Looking at the material below, work out how many of its lines hold the string "واکس". Give that figure alone.

THE DATA.
----

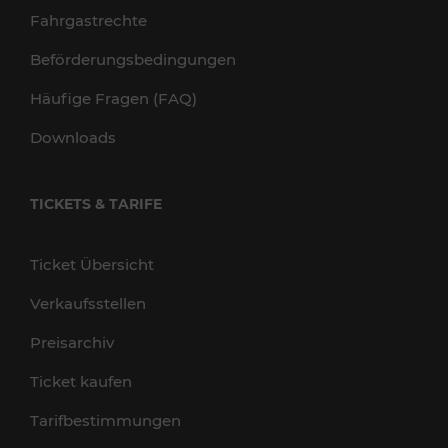
Fahrgastrechte
Beförderungsbedingungen
Häufige Fragen (FAQ)
Downloads
TICKETS & TARIFE
Ticket Übersicht
Verkaufsstellen
Preisarchiv
Ticket kaufen
Tarifbestimmungen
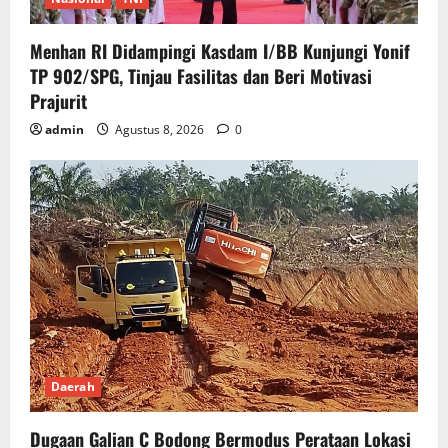
Menhan RI Didampingi Kasdam I/BB Kunjungi Yonif
TP 902/SPG, Tinjau Fasilitas dan Beri Motivasi
Prajurit
admin
Agustus 8, 2026
0
Daerah
Dugaan Galian C Bodong Bermodus Perataan Lokasi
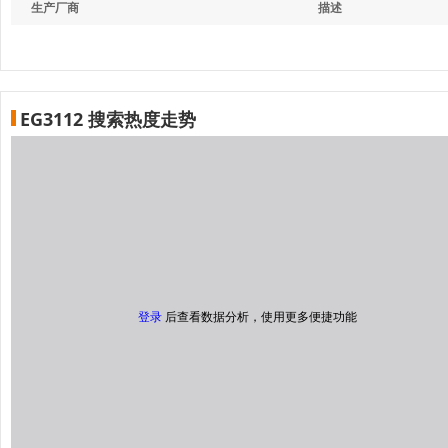
生产厂商
描述
EG3112 搜索热度走势
登录
后查看数据分析，使用更多便捷功能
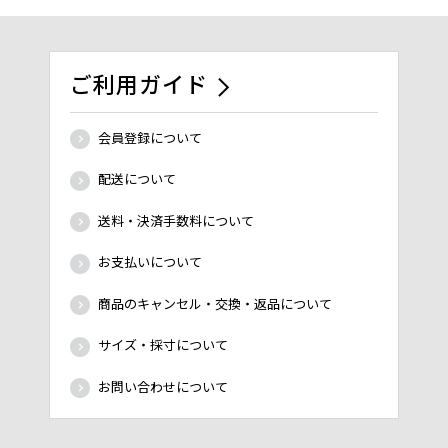
ご利用ガイド
会員登録について
配送について
送料・決済手数料について
お支払いについて
商品のキャンセル・交換・返品について
サイズ・採寸について
お問い合わせについて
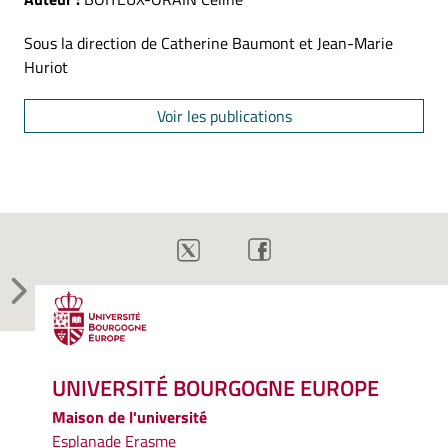
Sous la direction de Catherine Baumont et Jean-Marie
Huriot
Voir les publications
UNIVERSITÉ BOURGOGNE EUROPE
Maison de l'université
Esplanade Erasme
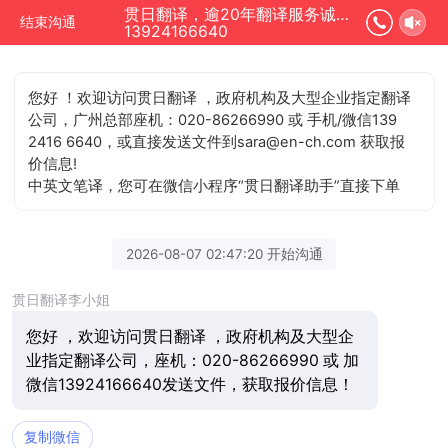
贯日翻译，逾20年翻译服务诚信单位正在为您服务
结束沟通
13924166640
您好 ！欢迎访问贯日翻译 ，政府机构及大型企业指定翻译
公司，广州总部座机：020-86266990 或 手机/微信139
2416 6640，或直接发送文件到sara@en-ch.com 获取报
价信息!
中英文笔译，您可在微信小程序“贯日翻译助手”直接下单
2026-08-07 02:47:20 开始沟通
贯日翻译李小姐
您好 ，欢迎访问贯日翻译 ，政府机构及大型企
业指定翻译公司，座机：020-86266990 或 加
微信13924166640发送文件，获取报价信息！
复制微信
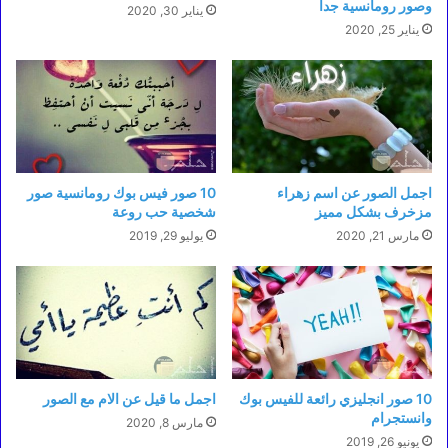
وصور رومانسية جدا
يناير 30, 2020
يناير 25, 2020
اجمل الصور عن اسم زهراء
10 صور فيس بوك رومانسية صور
مزخرف بشكل مميز
شخصية حب روعة
مارس 21, 2020
يوليو 29, 2019
10 صور انجليزي رائعة للفيس بوك
اجمل ما قيل عن الام مع الصور
وانستجرام
مارس 8, 2020
يونيو 26, 2019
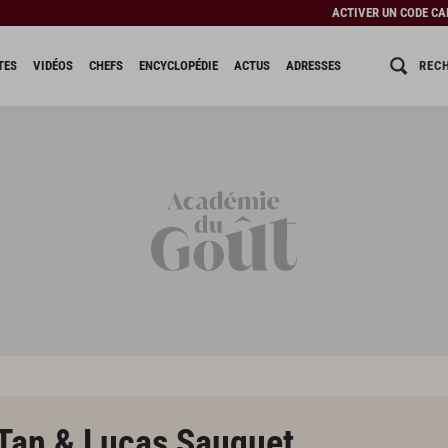
ACTIVER UN CODE C
REC
TES
VIDÉOS
CHEFS
ENCYCLOPÉDIE
ACTUS
ADRESSES
Tan & Lucas Sauquet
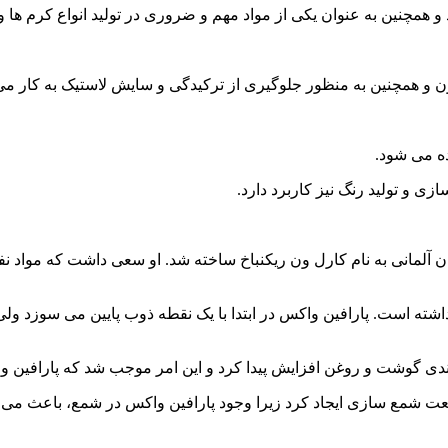
همچنین به عنوان یکی از مواد مهم و ضروری در تولید انواع کرم ها و 
زون و همچنین به منظور جلوگیری از ترکیدگی و سایش لاستیک به کار می
ده می شود.
ی و تولید رنگ نیز کاربرد دارد.
ال 1830 میلادی توسط یک شیمی دان آلمانی به نام کارل ون ریکنباخ ساخته شد. او سعی 
شته است. پارافین واکس در ابتدا با یک نقطه ذوب پایین می سوزد ولی 
دی گوشت و روغن افزایش پیدا کرد و این امر موجب شد که پارافین وا
ت شمع سازی ایجاد کرد زیرا وجود پارافین واکس در شمع، باعث می ش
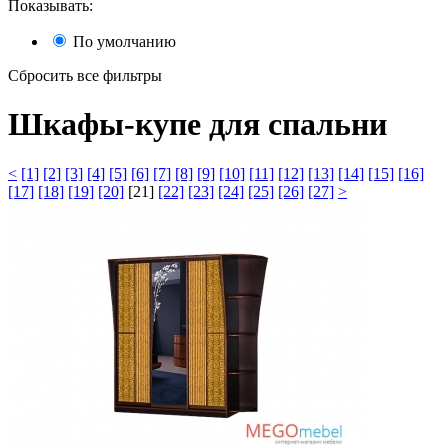
Показывать:
По умолчанию
Сбросить все фильтры
Шкафы-купе для спальни
<
[1]
[2]
[3]
[4]
[5]
[6]
[7]
[8]
[9]
[10]
[11]
[12]
[13]
[14]
[15]
[16]
[17]
[18]
[19]
[20]
[21]
[22]
[23]
[24]
[25]
[26]
[27]
>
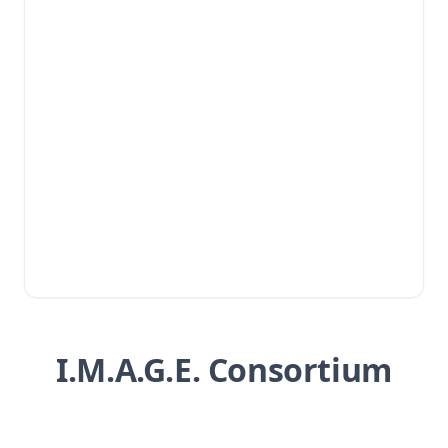
I.M.A.G.E. Consortium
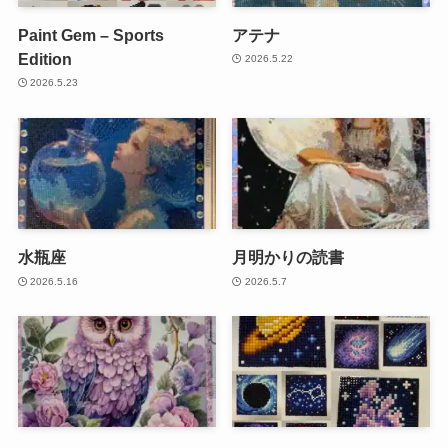
Paint Gem – Sports
アテナ
Edition
2026.5.22
2026.5.23
水瓶座
月明かりの読書
2026.5.16
2026.5.7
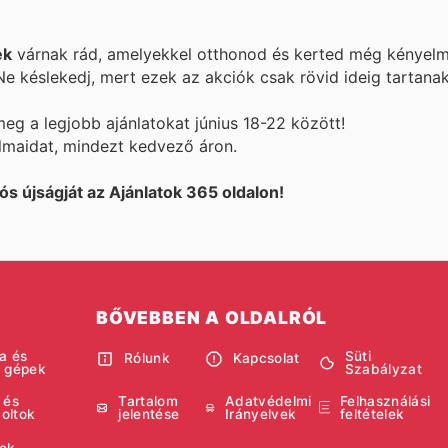
ek
várnak rád, amelyekkel otthonod és kerted még kényel
e késlekedj, mert ezek az akciók csak rövid ideig tartanak
eg a legjobb ajánlatokat június 18-22 között!
 álmaidat, mindezt kedvező áron.
ós újságját az Ajánlatok 365 oldalon!
BŐVEBBEN A OLDALRÓL
a és
Süti
Rólunk
Kapcsolat
i gépek
Szabályzat
 és
Tartalom
Adatvédelmi
Felhasználási
boltok
jelentése
Irányelvek
feltételek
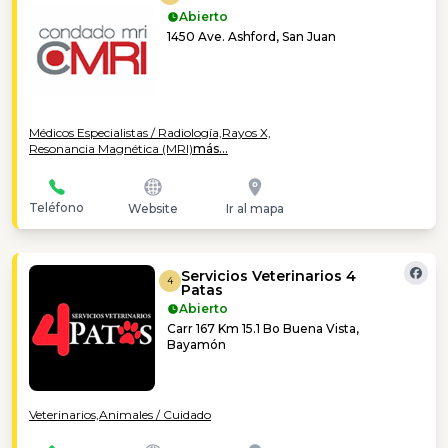
Abierto
1450 Ave. Ashford, San Juan
Médicos Especialistas / Radiología,
Rayos X,
Resonancia Magnética (MRI)
más...
Teléfono
Website
Ir al mapa
Servicios Veterinarios 4
4
Patas
Abierto
Carr 167 Km 15.1 Bo Buena Vista,
Bayamón
Veterinarios,
Animales / Cuidado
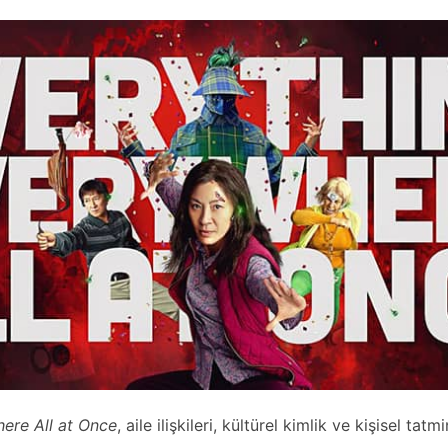
ere All at Once
, aile ilişkileri, kültürel kimlik ve kişisel tat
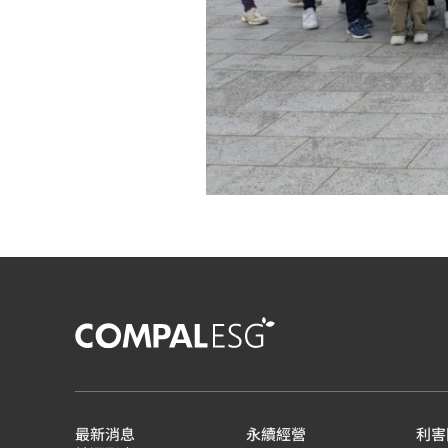
最新消息
永續經營
利害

----

FINISHED TASK. 2